Identifying pain points
The rapidly changing data storage environment and the exponential growth of data itself represent a major problem at many organizations. According to the Storage Networking Industry Association, the top five pain points associated with storage are:
- Cost
- The challenge of managing growth and meeting capacity
- The inability to manage storage assets and infrastructure
- The lack of integrated and/or interoperable solutions
- Increasing complexity of storage information
Because storage is typically manually intensive and time consuming, it's not surprising that cost is the greatest concern associated with storage. In fact, pain points 1 and 2 directly relate to cost. But the high cost of storage also creates other indirect problems. Because of the expense, businesses tend to start small and grow storage solutions in a piecemeal fashion. This typically results in storage islands with multiple management domains and numerous tool sets. As pain points 3 through 5 note, storage infrastructures tend to become overly complex, heterogeneous, and unwieldy as a result of the high cost of storage technologies.
Assign data a business value
Any storage strategy must begin with an audit of storage needs and practices. What kind of data needs to be highly available? What kind of connectivity and reliability does this demand? How long should backup and recovery take? How will future growth impact data storage requirements? The goal behind asking the tough questions is to align storage solutions with business needs. Companies must define data to determine what's public and what's not. Businesses must also identify what's in data repositories, and determine the applications used to create the data. And, finally, enterprises must figure out acceptable service levels. Do employees need immediate access to stored emails? Should recovery take four hours or four days?
Centralize, centralize, centralize
Once the data has been assigned a business value, companies need to develop a centralized approach to process, decision-making, and infrastructure.

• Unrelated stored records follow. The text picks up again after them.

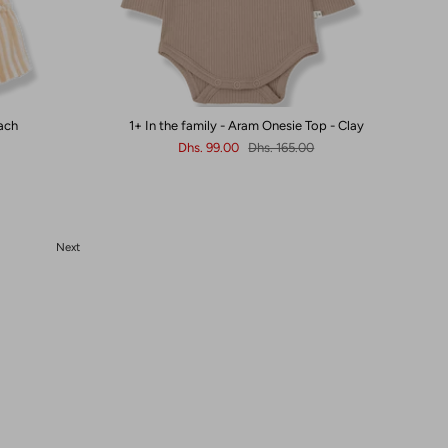
each
1+ In the family - Aram Onesie Top - Clay
Dhs. 99.00
Dhs. 165.00
Next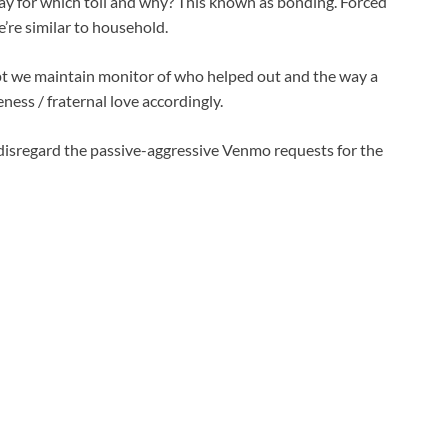
ay for which toll and why? This known as bonding. Forced
’re similar to household.
pt we maintain monitor of who helped out and the way a
eness / fraternal love accordingly.
isregard the passive-aggressive Venmo requests for the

Storage must become an organization-wide priority, and departments across an organization must buy in to the storage strategy. The goal of a unified storage strategy and environment is to develop a universal administrative tool and a common file system for all storage elements. By consolidating data and removing technological redundancies, as well as streamlining purchases and approval, a centralized storage strategy can pay big dividends.
Toward tiered storage
In the end, some data needs to be stashed away for a rainy day: Some data needs to be stored and protected to meet compliance requirements. And some data needs to be made highly available.
In the dynamic world of data storage, where most companies already possess a disjointed patchwork of technologies and systems, the notion of tying these resources together to create a tiered storage strategy represents a great hope and an even bigger challenge. "Most organizations already have a patchwork of technologies, so tiered storage makes sense. You don't want to put your least valuable data on your highest cost and best performing technology. You want to put the right data on the right device," explains Gerr. "We're still in the dark ages of understanding storage as a corporate asset. We've been storing with blinders on for a long time."
Jesse Freund is a Contributing Writer at Business 2.0 and a frequent contributor to Wired.